Sharon Dunn (born in Sydney, Nova Scotia is a Canadian journalist. She began her career at CJCB-TV in Sydney and later moved to Halifax's local CBC TV station to anchor their supper-hour news program. In the early 1980s, she became one of CBC Toronto's main news anchors. After leaving television journalism, she wrote for Maclean's, the National Post and the New York Times.

== Early life and education ==
Dunn was born and raised in Sydney, Nova Scotia, Canada. She attended Holy Angels High school, where she served as President of the Student Council, and received the Birks Medal for Leadership in student affairs, and later graduated from Dalhousie University in Halifax.

==Career==
Dunn began her broadcasting career at CJCB-TV in Sydney, Nova Scotia, where she worked as a weather presenter. She later joined CBC Halifax as a TV news anchor and subsequently moved to CBLT in Toronto, where she was the anchor of the 6 o'clock CBC TV news program, then called Newshour.

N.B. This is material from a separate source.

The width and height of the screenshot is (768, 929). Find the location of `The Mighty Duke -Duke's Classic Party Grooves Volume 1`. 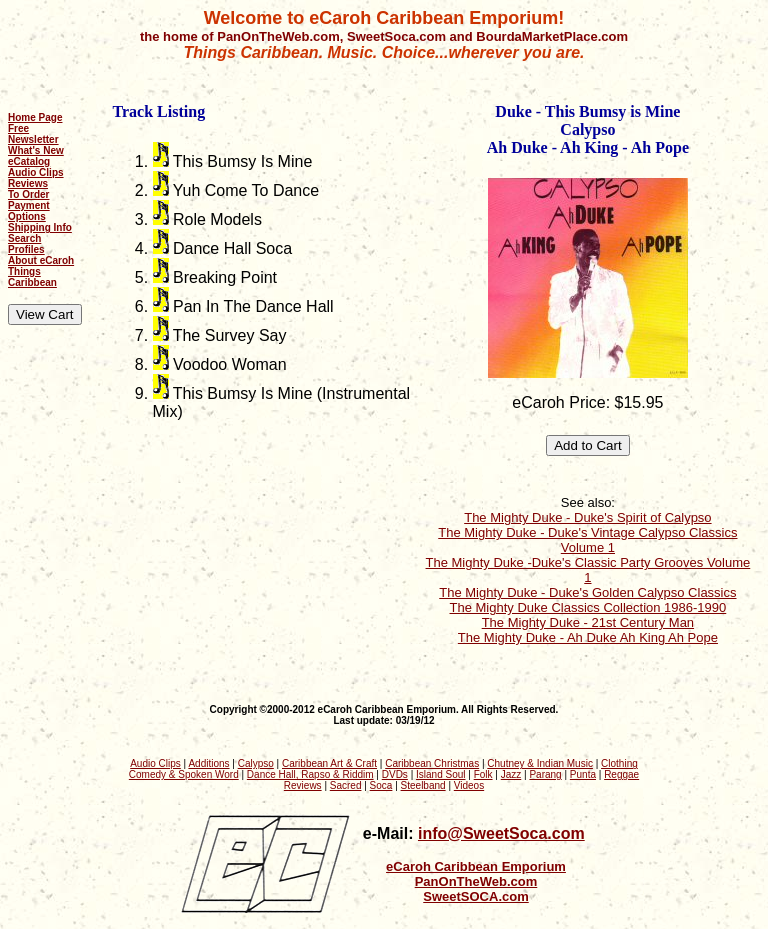 The Mighty Duke -Duke's Classic Party Grooves Volume 1 is located at coordinates (588, 570).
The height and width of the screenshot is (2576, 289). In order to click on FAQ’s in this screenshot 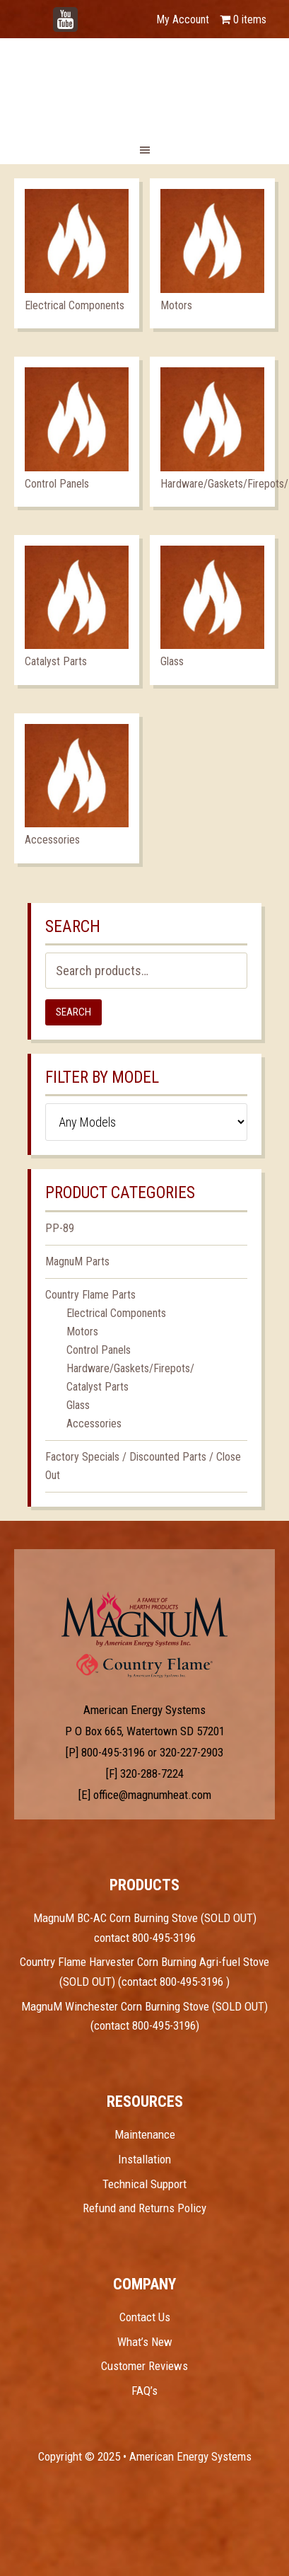 , I will do `click(144, 2391)`.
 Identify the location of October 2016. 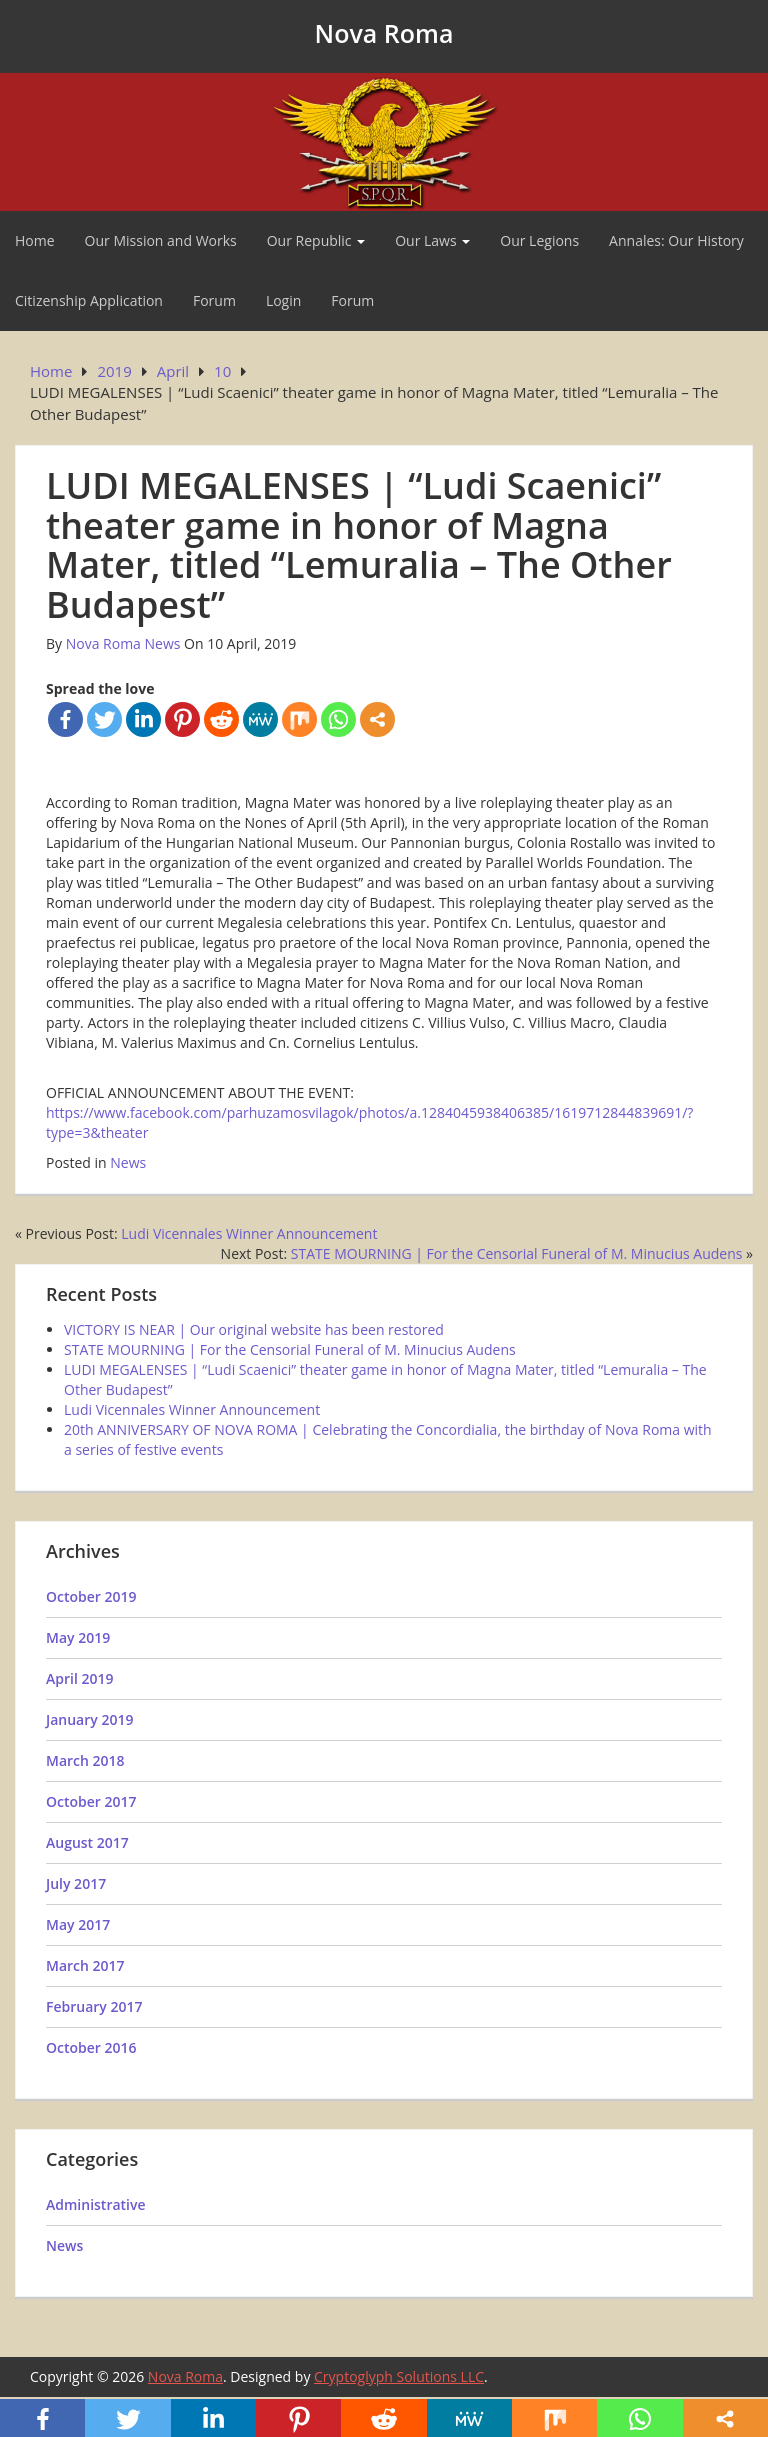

After leaving broadcasting, Dunn worked as a columnist for the National Post and contributed as a freelance writer to various publications, including Modern Love, New York Times as well as NYT Syndication. Her article for Maclean's on non-surgical scoliosis treatment, titled “Amazing Brace,” received attention in public discussions of the subject. In 2024, she wrote a personal essay for the National Post about her breast cancer diagnosis, titled “I Have Breast Cancer. So What?”

==Personal life==
Dunn was married to racehorse breeder John Sikura until his death in 1994, and they have two sons. At the turn of the century, she was in a relationship with the Ontario premier, Mike Harris. She is currently a writer living in Toronto, Ontario.